* **Data supplied**:
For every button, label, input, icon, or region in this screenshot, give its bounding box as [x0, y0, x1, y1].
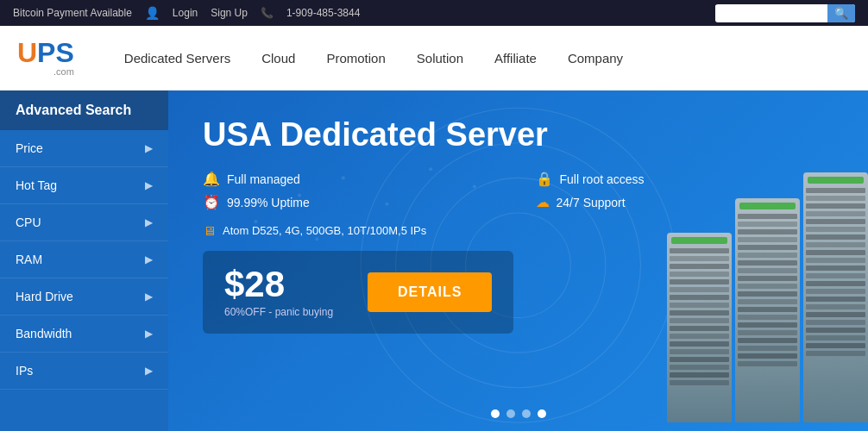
carousel-dots — [491, 409, 546, 418]
phone-icon: 📞 — [261, 7, 274, 19]
details-button[interactable]: DETAILS — [368, 272, 492, 312]
chevron-right-icon: ▶ — [145, 365, 153, 377]
managed-icon: 🔔 — [203, 171, 220, 187]
sidebar-item-hot-tag[interactable]: Hot Tag ▶ — [0, 167, 168, 204]
user-icon: 👤 — [145, 6, 160, 20]
nav-promotion[interactable]: Promotion — [311, 44, 400, 72]
feature-uptime: ⏰ 99.99% Uptime — [203, 194, 510, 210]
main-nav: Dedicated Servers Cloud Promotion Soluti… — [109, 44, 638, 72]
login-link[interactable]: Login — [173, 7, 198, 19]
rack-lines-2 — [738, 214, 797, 420]
server-rack-1 — [667, 233, 732, 422]
search-input[interactable] — [715, 5, 827, 21]
spec-icon: 🖥 — [203, 223, 216, 238]
price-info: $28 60%OFF - panic buying — [224, 266, 333, 318]
nav-company[interactable]: Company — [552, 44, 638, 72]
nav-affiliate[interactable]: Affiliate — [479, 44, 552, 72]
hero-section: USA Dedicated Server 🔔 Full managed 🔒 Fu… — [168, 91, 868, 431]
chevron-right-icon: ▶ — [145, 253, 153, 265]
price-box: $28 60%OFF - panic buying DETAILS — [203, 251, 513, 334]
dot-2[interactable] — [506, 409, 515, 418]
feature-support: ☁ 24/7 Support — [536, 194, 843, 210]
hero-title: USA Dedicated Server — [203, 116, 842, 153]
sidebar-item-bandwidth[interactable]: Bandwidth ▶ — [0, 315, 168, 353]
chevron-right-icon: ▶ — [145, 216, 153, 228]
hero-spec: 🖥 Atom D525, 4G, 500GB, 10T/100M,5 IPs — [203, 223, 842, 238]
sidebar-item-ips[interactable]: IPs ▶ — [0, 353, 168, 390]
price-amount: $28 — [224, 266, 333, 303]
feature-managed: 🔔 Full managed — [203, 171, 510, 187]
nav-cloud[interactable]: Cloud — [246, 44, 311, 72]
top-bar: Bitcoin Payment Available 👤 Login Sign U… — [0, 0, 868, 26]
dot-1[interactable] — [491, 409, 500, 418]
nav-dedicated-servers[interactable]: Dedicated Servers — [109, 44, 246, 72]
dot-3[interactable] — [522, 409, 531, 418]
search-button[interactable]: 🔍 — [827, 4, 855, 22]
header: UPS .com Dedicated Servers Cloud Promoti… — [0, 26, 868, 91]
root-icon: 🔒 — [536, 171, 553, 187]
hero-features: 🔔 Full managed 🔒 Full root access ⏰ 99.9… — [203, 171, 842, 210]
nav-solution[interactable]: Solution — [401, 44, 479, 72]
price-discount: 60%OFF - panic buying — [224, 306, 333, 318]
main-wrap: Advanced Search Price ▶ Hot Tag ▶ CPU ▶ … — [0, 91, 868, 431]
sidebar-item-hard-drive[interactable]: Hard Drive ▶ — [0, 278, 168, 315]
search-wrap: 🔍 — [715, 4, 855, 22]
rack-lines-1 — [670, 248, 729, 420]
support-icon: ☁ — [536, 194, 550, 210]
chevron-right-icon: ▶ — [145, 179, 153, 191]
sidebar: Advanced Search Price ▶ Hot Tag ▶ CPU ▶ … — [0, 91, 168, 431]
phone-number: 1-909-485-3844 — [286, 7, 360, 19]
feature-root-access: 🔒 Full root access — [536, 171, 843, 187]
sidebar-title: Advanced Search — [0, 91, 168, 130]
sidebar-item-cpu[interactable]: CPU ▶ — [0, 204, 168, 241]
chevron-right-icon: ▶ — [145, 142, 153, 154]
dot-4[interactable] — [538, 409, 546, 418]
logo[interactable]: UPS .com — [17, 39, 74, 77]
bitcoin-label: Bitcoin Payment Available — [13, 7, 132, 19]
chevron-right-icon: ▶ — [145, 290, 153, 303]
sidebar-item-price[interactable]: Price ▶ — [0, 130, 168, 167]
signup-link[interactable]: Sign Up — [211, 7, 248, 19]
logo-text: UPS — [17, 37, 74, 68]
chevron-right-icon: ▶ — [145, 328, 153, 340]
uptime-icon: ⏰ — [203, 194, 220, 210]
sidebar-item-ram[interactable]: RAM ▶ — [0, 241, 168, 278]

* **Exercise goal**: An exact copy of every entry, without pictures, should be your output.

* **Task solution**:
For every button, label, input, icon, or region in this screenshot, give its bounding box as [x0, y0, x1, y1].
carousel-dots — [491, 409, 546, 418]
phone-icon: 📞 — [261, 7, 274, 19]
details-button[interactable]: DETAILS — [368, 272, 492, 312]
chevron-right-icon: ▶ — [145, 365, 153, 377]
managed-icon: 🔔 — [203, 171, 220, 187]
sidebar-item-hot-tag[interactable]: Hot Tag ▶ — [0, 167, 168, 204]
user-icon: 👤 — [145, 6, 160, 20]
nav-promotion[interactable]: Promotion — [311, 44, 400, 72]
feature-uptime: ⏰ 99.99% Uptime — [203, 194, 510, 210]
main-nav: Dedicated Servers Cloud Promotion Soluti… — [109, 44, 638, 72]
login-link[interactable]: Login — [173, 7, 198, 19]
rack-lines-2 — [738, 214, 797, 420]
server-rack-1 — [667, 233, 732, 422]
search-input[interactable] — [715, 5, 827, 21]
spec-icon: 🖥 — [203, 223, 216, 238]
price-info: $28 60%OFF - panic buying — [224, 266, 333, 318]
nav-company[interactable]: Company — [552, 44, 638, 72]
nav-affiliate[interactable]: Affiliate — [479, 44, 552, 72]
hero-section: USA Dedicated Server 🔔 Full managed 🔒 Fu… — [168, 91, 868, 431]
chevron-right-icon: ▶ — [145, 253, 153, 265]
price-box: $28 60%OFF - panic buying DETAILS — [203, 251, 513, 334]
dot-2[interactable] — [506, 409, 515, 418]
feature-support: ☁ 24/7 Support — [536, 194, 843, 210]
hero-title: USA Dedicated Server — [203, 116, 842, 153]
sidebar-item-bandwidth[interactable]: Bandwidth ▶ — [0, 315, 168, 353]
chevron-right-icon: ▶ — [145, 216, 153, 228]
hero-spec: 🖥 Atom D525, 4G, 500GB, 10T/100M,5 IPs — [203, 223, 842, 238]
sidebar-item-ips[interactable]: IPs ▶ — [0, 353, 168, 390]
price-amount: $28 — [224, 266, 333, 303]
feature-managed: 🔔 Full managed — [203, 171, 510, 187]
nav-cloud[interactable]: Cloud — [246, 44, 311, 72]
top-bar: Bitcoin Payment Available 👤 Login Sign U… — [0, 0, 868, 26]
dot-1[interactable] — [491, 409, 500, 418]
nav-dedicated-servers[interactable]: Dedicated Servers — [109, 44, 246, 72]
dot-3[interactable] — [522, 409, 531, 418]
search-button[interactable]: 🔍 — [827, 4, 855, 22]
header: UPS .com Dedicated Servers Cloud Promoti… — [0, 26, 868, 91]
root-icon: 🔒 — [536, 171, 553, 187]
hero-features: 🔔 Full managed 🔒 Full root access ⏰ 99.9… — [203, 171, 842, 210]
nav-solution[interactable]: Solution — [401, 44, 479, 72]
price-discount: 60%OFF - panic buying — [224, 306, 333, 318]
main-wrap: Advanced Search Price ▶ Hot Tag ▶ CPU ▶ … — [0, 91, 868, 431]
sidebar-item-hard-drive[interactable]: Hard Drive ▶ — [0, 278, 168, 315]
search-wrap: 🔍 — [715, 4, 855, 22]
rack-lines-1 — [670, 248, 729, 420]
support-icon: ☁ — [536, 194, 550, 210]
chevron-right-icon: ▶ — [145, 179, 153, 191]
sidebar: Advanced Search Price ▶ Hot Tag ▶ CPU ▶ … — [0, 91, 168, 431]
phone-number: 1-909-485-3844 — [286, 7, 360, 19]
feature-root-access: 🔒 Full root access — [536, 171, 843, 187]
sidebar-title: Advanced Search — [0, 91, 168, 130]
sidebar-item-cpu[interactable]: CPU ▶ — [0, 204, 168, 241]
chevron-right-icon: ▶ — [145, 142, 153, 154]
dot-4[interactable] — [538, 409, 546, 418]
logo[interactable]: UPS .com — [17, 39, 74, 77]
bitcoin-label: Bitcoin Payment Available — [13, 7, 132, 19]
chevron-right-icon: ▶ — [145, 290, 153, 303]
sidebar-item-price[interactable]: Price ▶ — [0, 130, 168, 167]
signup-link[interactable]: Sign Up — [211, 7, 248, 19]
logo-text: UPS — [17, 37, 74, 68]
chevron-right-icon: ▶ — [145, 328, 153, 340]
uptime-icon: ⏰ — [203, 194, 220, 210]
sidebar-item-ram[interactable]: RAM ▶ — [0, 241, 168, 278]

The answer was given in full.